RECORDS SUPPLIED »
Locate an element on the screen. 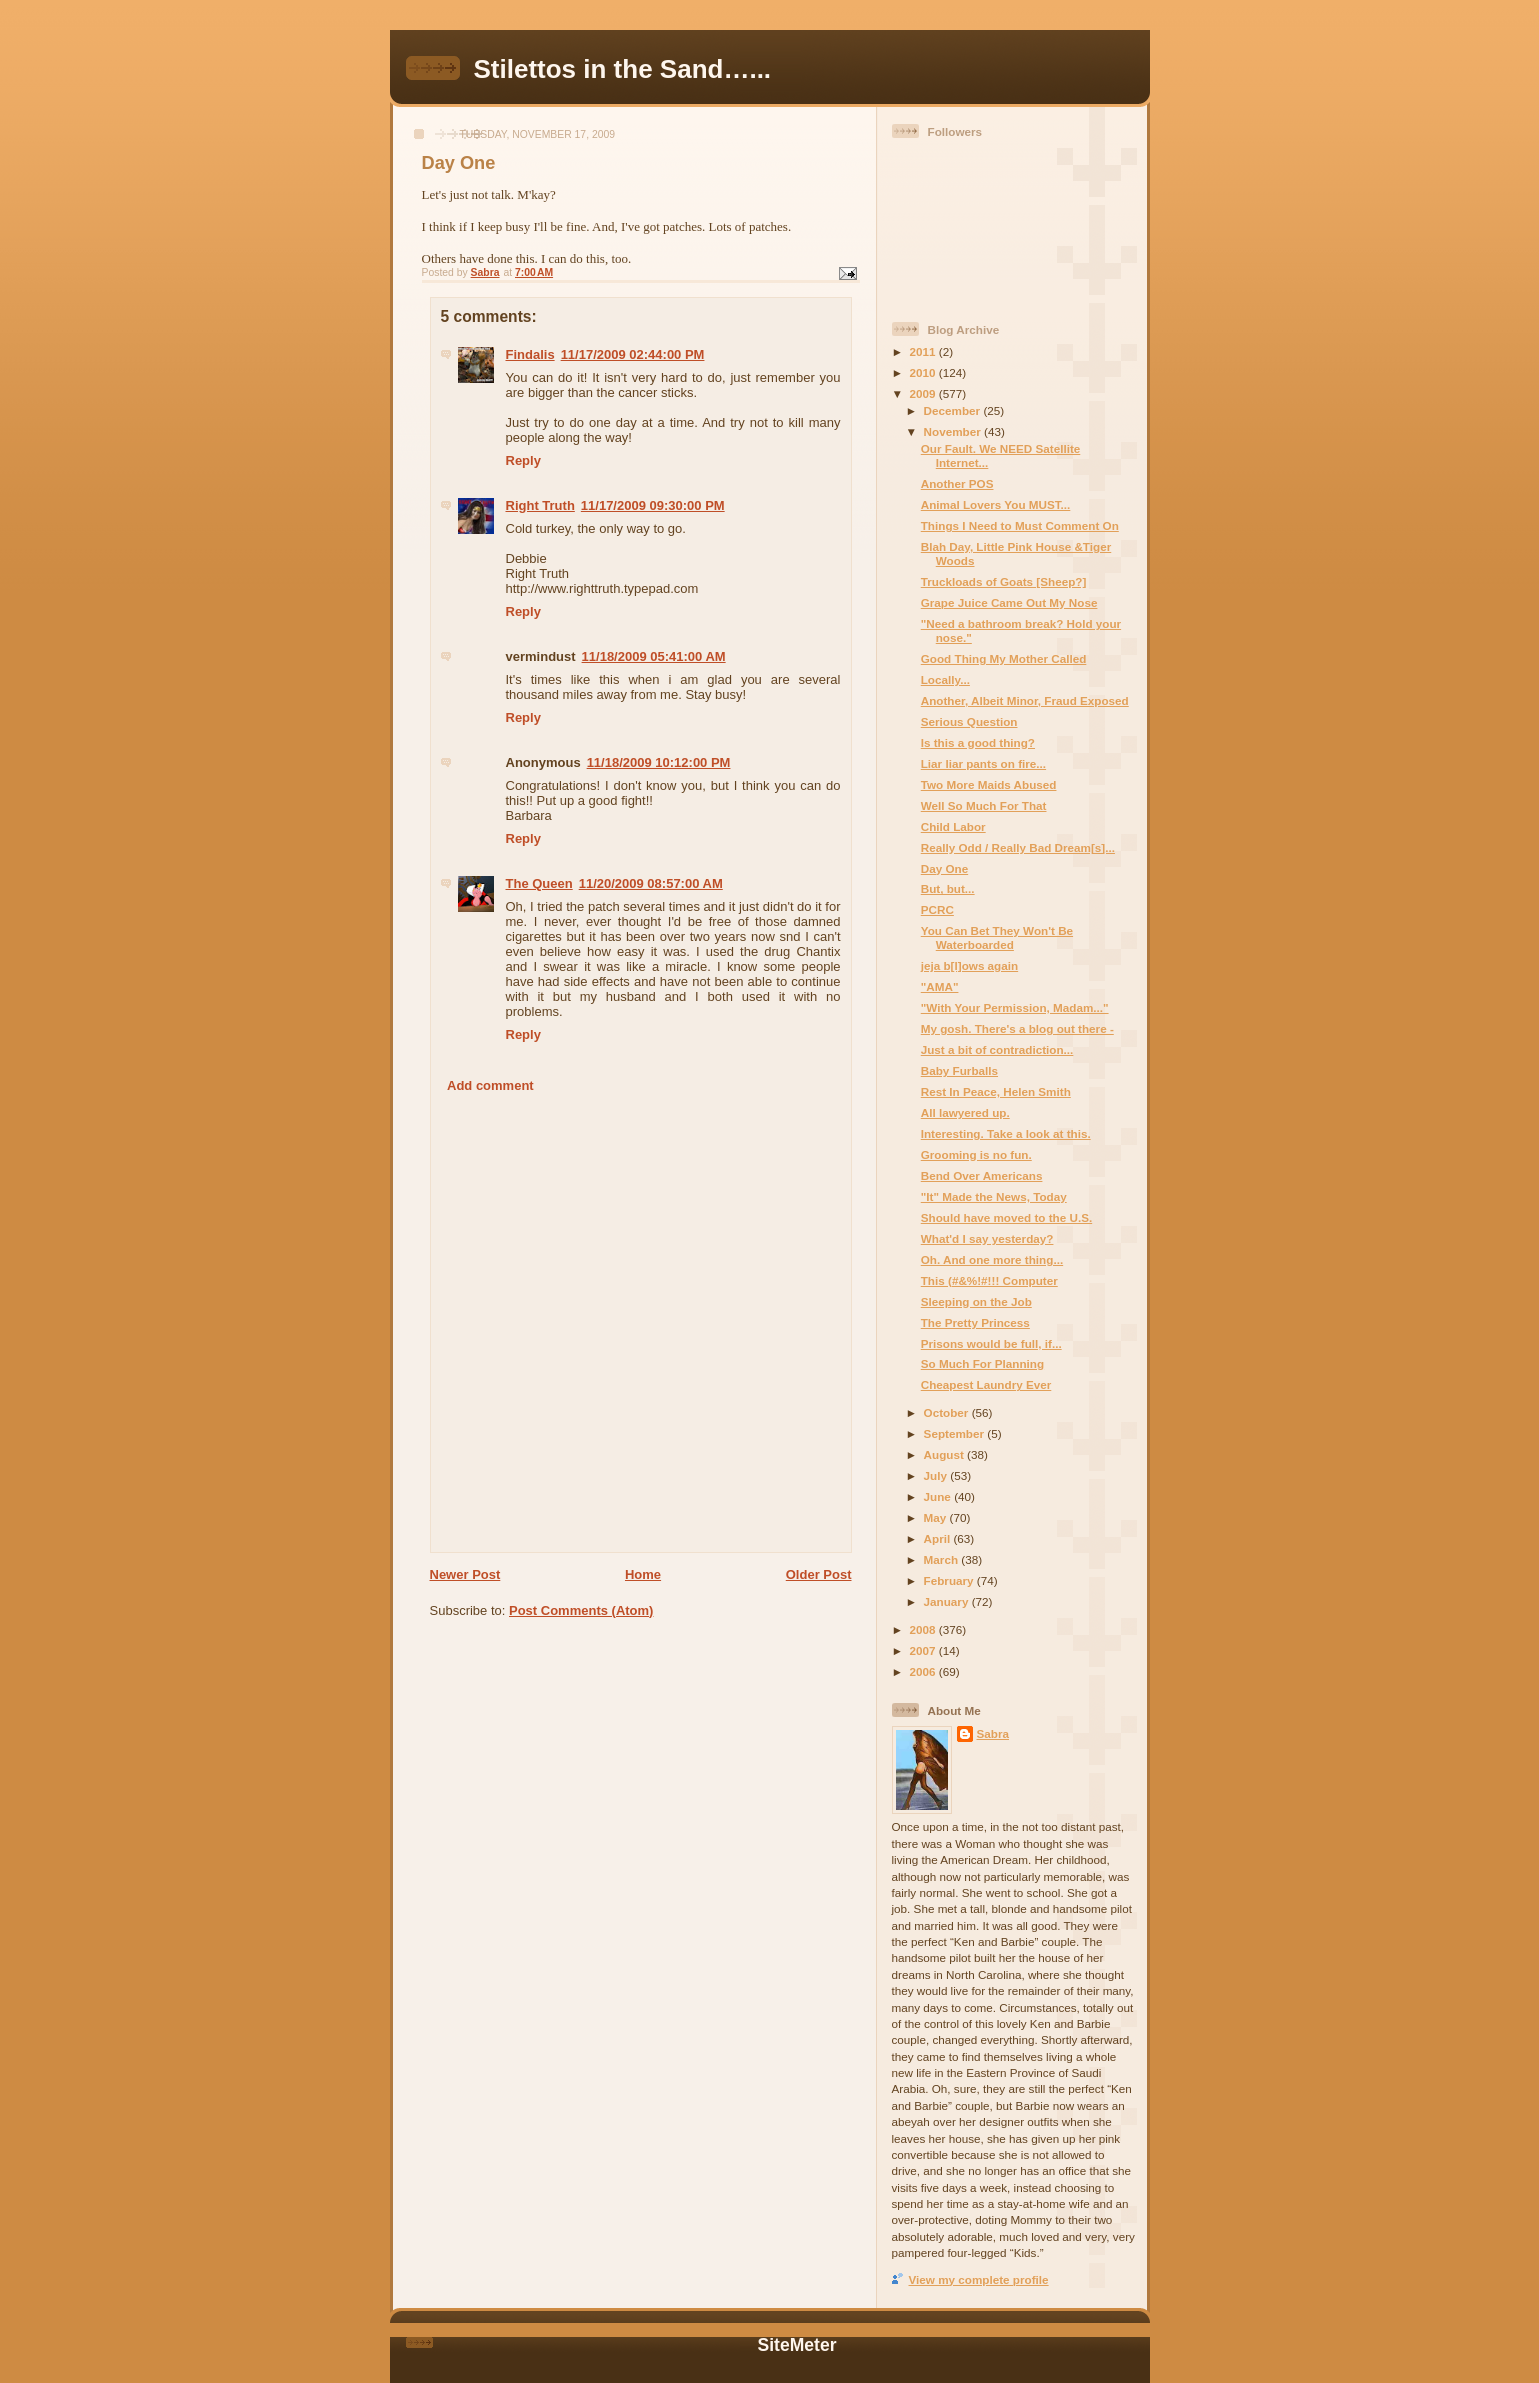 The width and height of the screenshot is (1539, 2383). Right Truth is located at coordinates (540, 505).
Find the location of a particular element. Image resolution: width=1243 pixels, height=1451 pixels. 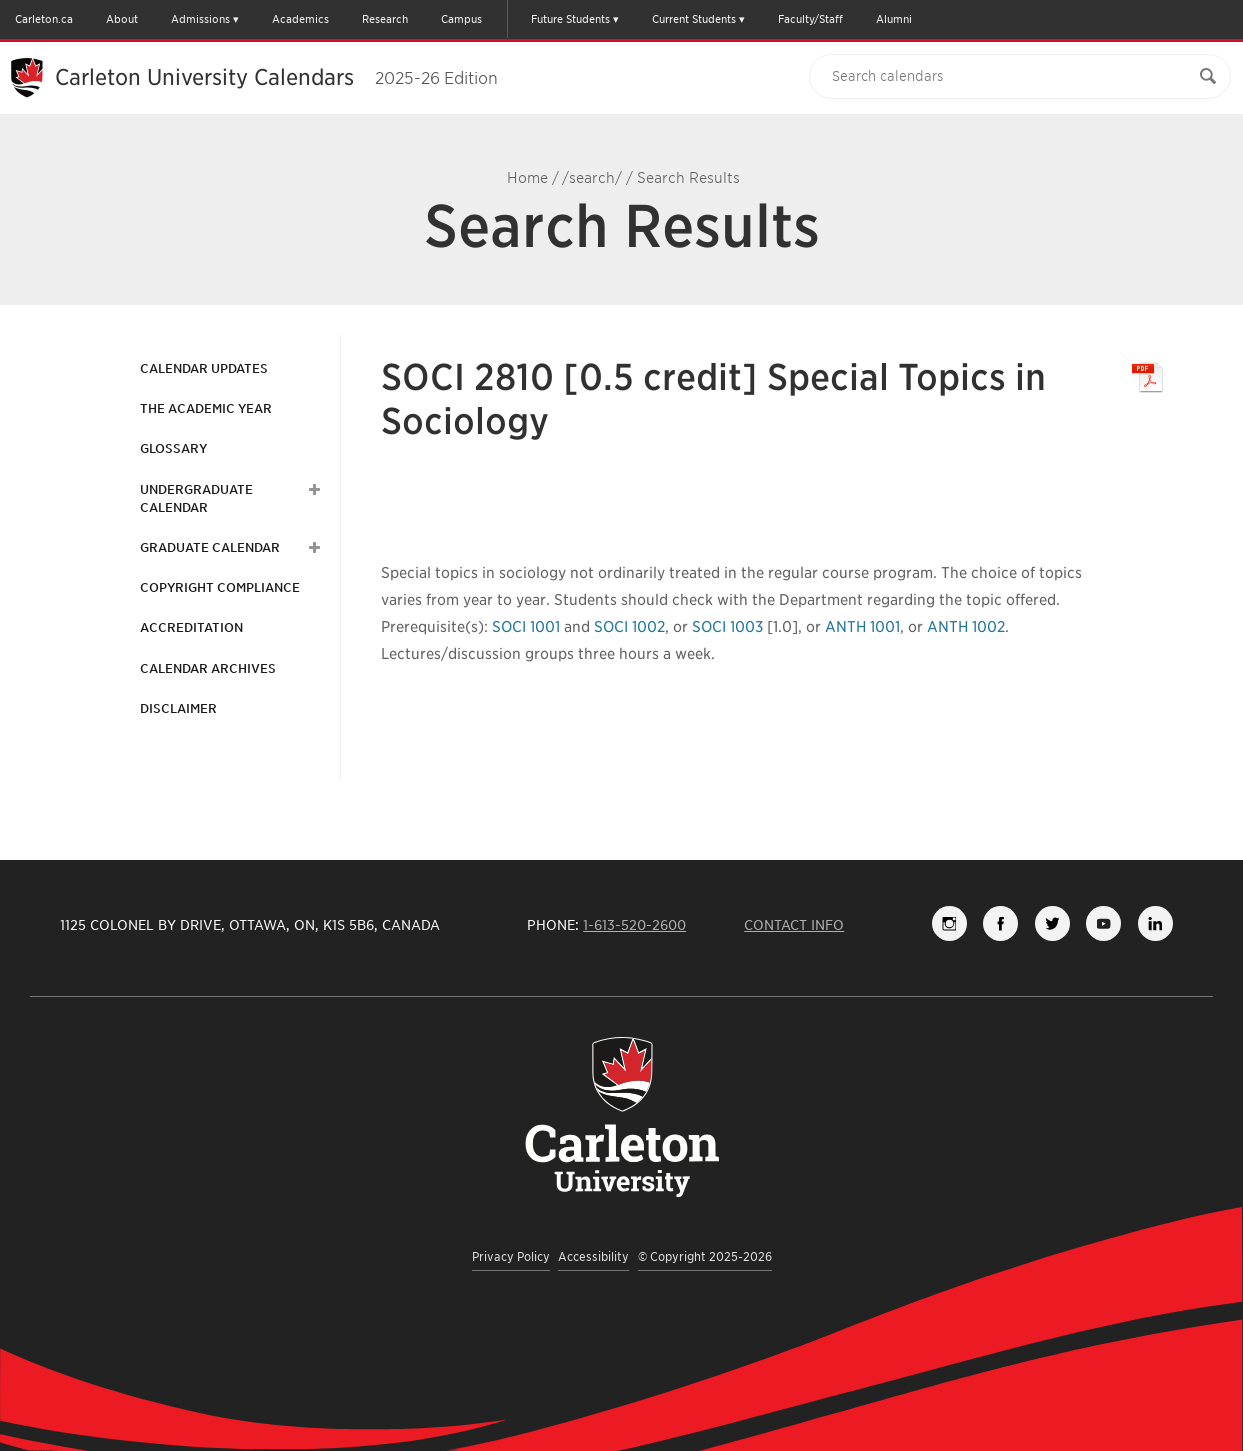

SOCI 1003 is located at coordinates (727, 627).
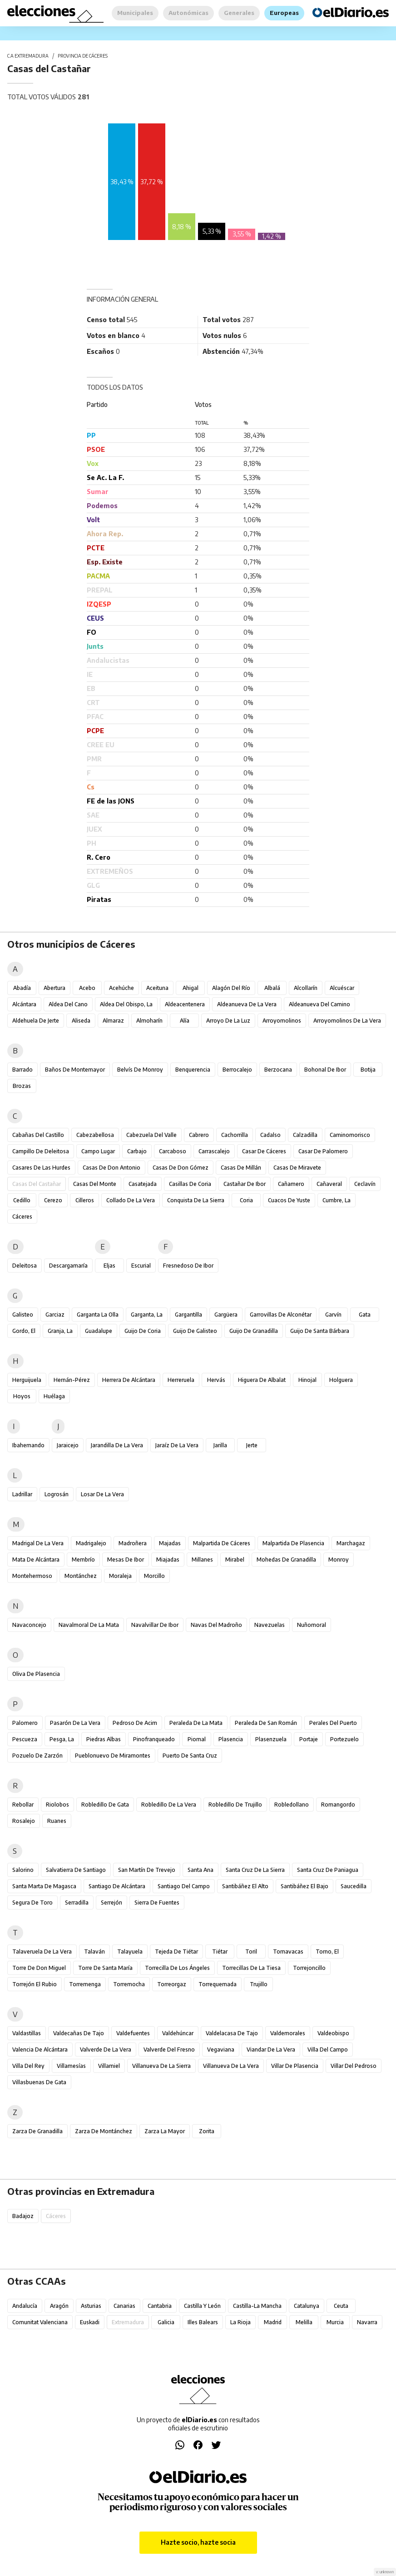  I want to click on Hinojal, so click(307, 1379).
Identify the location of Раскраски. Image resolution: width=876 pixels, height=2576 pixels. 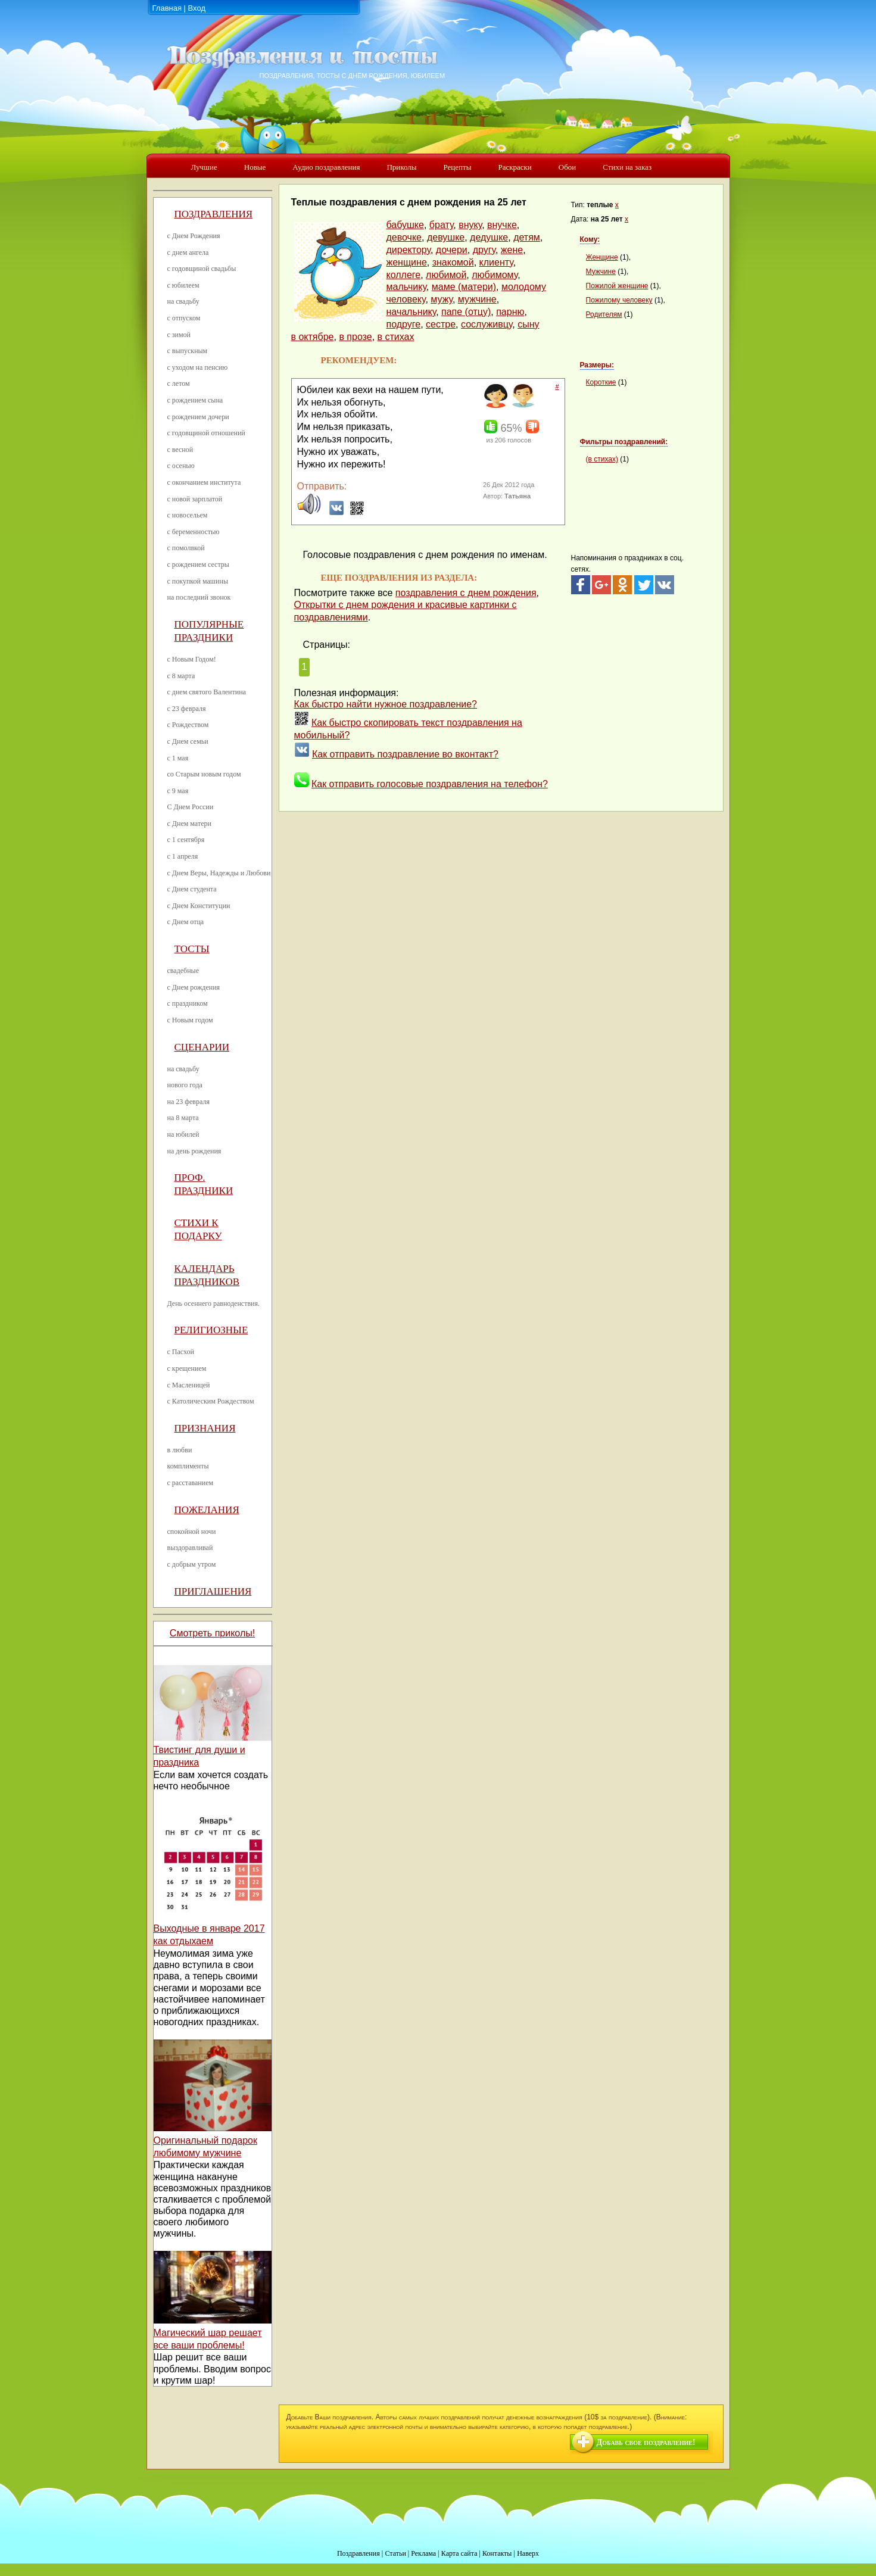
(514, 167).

REQUIRED WORK »
After locating the line with "Find the location" in the listing above, transcribe it and every line after it to the last, exactly, with no pictures.

RESPONSE FOR THIS EXERCISE »
Find the location of a particular element. Image resolution: width=1243 pixels, height=1451 pixels. 

SOCI 1003 is located at coordinates (727, 627).
  I want to click on Hinojal, so click(307, 1379).
Identify the location of Раскраски. Image resolution: width=876 pixels, height=2576 pixels. 
(514, 167).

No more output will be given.